At the time, RadJoy founder Trebbe Johnson was living in New York, writing scripts and producing soundtracks for multimedia productions. Every year for about five years she worked with a small team of people to create a presentation for IBM about an inspiring person or group of people, and it would be shown at a big event for the company's top salespeople.
In 1987, while poring through periodicals in the New York Public Library in search of ideas, Trebbe read an article about an Oneida Indian engineer, David Powless, who had received a National Science Foundation grant to develop a process for recycling hazardous waste from steel mills.

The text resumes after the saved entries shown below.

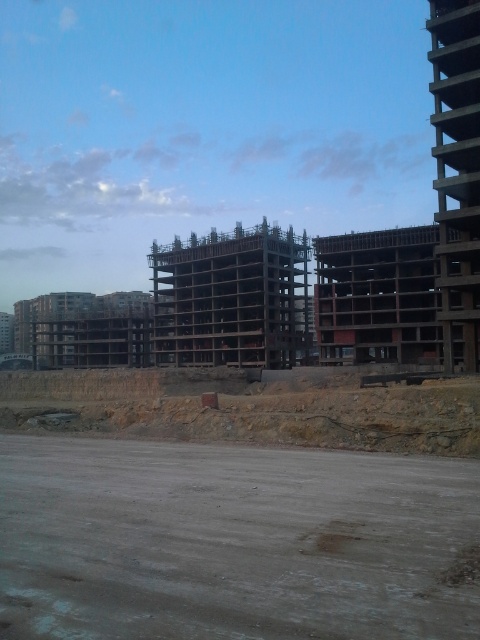 Question: Can you confirm if dirt at center is positioned to the left of dark wood building at center?

Choices:
 (A) no
 (B) yes

Answer: (A)

Question: Which of these objects is positioned closest to the wooden frame building at center?

Choices:
 (A) dark wood building at center
 (B) dirt at center

Answer: (A)

Question: Based on their relative distances, which object is farther from the dirt at center?

Choices:
 (A) wooden frame building at center
 (B) dark wood building at center

Answer: (B)

Question: Is dirt at center in front of dark wood building at center?

Choices:
 (A) yes
 (B) no

Answer: (A)

Question: Is dark wood building at center further to the viewer compared to wooden frame building at center?

Choices:
 (A) yes
 (B) no

Answer: (A)

Question: Among these points, which one is nearest to the camera?

Choices:
 (A) (380, 570)
 (B) (429, 234)

Answer: (A)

When she interviewed David, he told this story:
After receiving the grant, he drove out to an enormous mound of steel waste at the Kaiser Steel plant in California and scrambled to the top with two empty buckets that he would fill with samples to analyze in his lab. Triumphantly, he declared to the waste, "I will conquer you!"
By the time he got back to his car, however, he knew that this approach was all wrong. "I realized that the waste wasn't an enemy," he said. "It was an orphan, and my job was to bring it back to the circle of life."
Trebbe was intrigued with this new way of thinking about places that are abandoned, damaged, and cast aside. It launched her search for some way that all people could participate in to bring attention, compassion and beauty to such places.
David Powless is now on the honorary Council of Advisors of Radical Joy for Hard Times.